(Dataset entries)
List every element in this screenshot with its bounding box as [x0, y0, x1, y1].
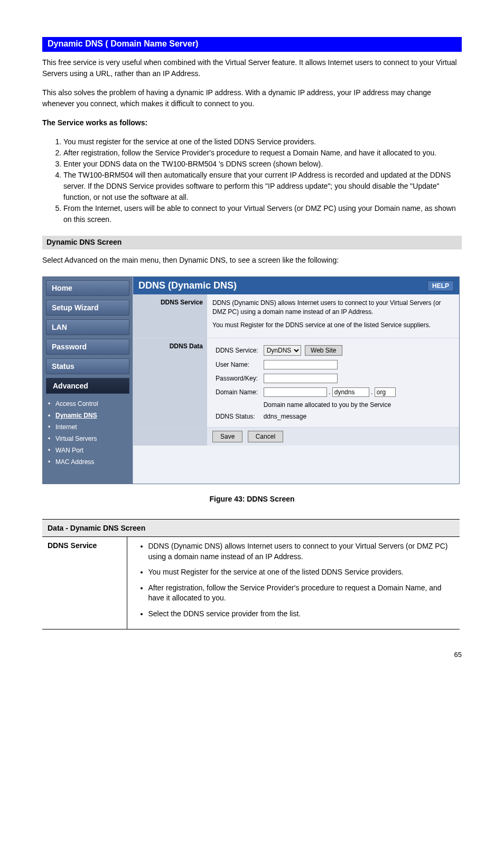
subsection-header-bar: Dynamic DNS Screen [42, 236, 462, 249]
nav-home[interactable]: Home [46, 280, 129, 296]
intro-step: Enter your DDNS data on the TW100-BRM504… [63, 159, 462, 170]
intro-step: From the Internet, users will be able to… [63, 203, 462, 225]
nav-password[interactable]: Password [46, 339, 129, 355]
username-input[interactable] [264, 360, 338, 369]
table-header: Data - Dynamic DNS Screen [42, 520, 460, 537]
intro-step: After registration, follow the Service P… [63, 147, 462, 159]
section-header-bar: Dynamic DNS ( Domain Name Server) [42, 37, 462, 52]
status-value: ddns_message [262, 411, 398, 422]
content-panel: DDNS (Dynamic DNS) HELP DDNS Service DDN… [133, 277, 459, 484]
intro-paragraph-3: The Service works as follows: [42, 117, 462, 128]
password-input[interactable] [264, 374, 338, 383]
table-bullet: Select the DDNS service provider from th… [148, 609, 455, 619]
save-button[interactable]: Save [212, 431, 242, 442]
domain-mid-input[interactable] [332, 387, 369, 397]
ddns-service-desc-2: You must Register for the DDNS service a… [212, 321, 454, 330]
intro-paragraph-1: This free service is very useful when co… [42, 57, 462, 79]
username-label: User Name: [213, 358, 260, 371]
intro-steps: You must register for the service at one… [42, 136, 462, 225]
panel-title: DDNS (Dynamic DNS) [138, 280, 237, 291]
intro-step: The TW100-BRM504 will then automatically… [63, 170, 462, 203]
subsection-intro: Select Advanced on the main menu, then D… [42, 255, 462, 266]
status-label: DDNS Status: [213, 411, 260, 422]
help-button[interactable]: HELP [427, 281, 454, 291]
ddns-service-label: DDNS Service [133, 294, 207, 338]
page-number: 65 [0, 651, 462, 659]
domain-suffix-input[interactable] [375, 387, 396, 397]
sidebar-nav: Home Setup Wizard LAN Password Status Ad… [43, 277, 133, 484]
table-bullet: After registration, follow the Service P… [148, 583, 455, 604]
figure-caption: Figure 43: DDNS Screen [0, 495, 504, 503]
table-bullet: You must Register for the service at one… [148, 567, 455, 578]
service-field-label: DDNS Service: [213, 344, 260, 357]
cancel-button[interactable]: Cancel [248, 431, 283, 442]
domain-note: Domain name allocated to you by the Serv… [264, 401, 391, 409]
table-bullet: DDNS (Dynamic DNS) allows Internet users… [148, 541, 455, 562]
nav-advanced-header: Advanced [46, 378, 129, 394]
nav-item-wan-port[interactable]: WAN Port [50, 444, 129, 456]
intro-paragraph-2: This also solves the problem of having a… [42, 87, 462, 109]
nav-item-virtual-servers[interactable]: Virtual Servers [50, 433, 129, 444]
ddns-data-label: DDNS Data [133, 338, 207, 427]
nav-advanced-list: Access Control Dynamic DNS Internet Virt… [46, 398, 129, 468]
nav-item-access-control[interactable]: Access Control [50, 398, 129, 410]
data-description-table: Data - Dynamic DNS Screen DDNS Service D… [42, 519, 460, 629]
nav-item-internet[interactable]: Internet [50, 421, 129, 433]
nav-lan[interactable]: LAN [46, 319, 129, 335]
ddns-service-desc-1: DDNS (Dynamic DNS) allows Internet users… [212, 299, 454, 317]
router-admin-screenshot: Home Setup Wizard LAN Password Status Ad… [42, 276, 460, 484]
website-button[interactable]: Web Site [305, 345, 342, 356]
panel-title-row: DDNS (Dynamic DNS) HELP [133, 277, 459, 294]
nav-item-dynamic-dns[interactable]: Dynamic DNS [50, 410, 129, 421]
button-row-label [133, 428, 207, 446]
domain-dot-1: . [329, 388, 330, 396]
domain-dot-2: . [371, 388, 372, 396]
intro-step: You must register for the service at one… [63, 136, 462, 147]
password-label: Password/Key: [213, 372, 260, 385]
table-row-label: DDNS Service [42, 537, 127, 629]
nav-item-mac-address[interactable]: MAC Address [50, 456, 129, 468]
domain-label: Domain Name: [213, 386, 260, 399]
domain-host-input[interactable] [264, 387, 327, 397]
nav-status[interactable]: Status [46, 358, 129, 374]
nav-setup-wizard[interactable]: Setup Wizard [46, 300, 129, 316]
ddns-service-select[interactable]: DynDNS [264, 345, 301, 356]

** GOAL OF THE EXERCISE **
The lines that mention the word "After" should be pulled from the records above.

** EXERCISE ANSWER **
intro-step: After registration, follow the Service P… [63, 147, 462, 159]
table-bullet: After registration, follow the Service P… [148, 583, 455, 604]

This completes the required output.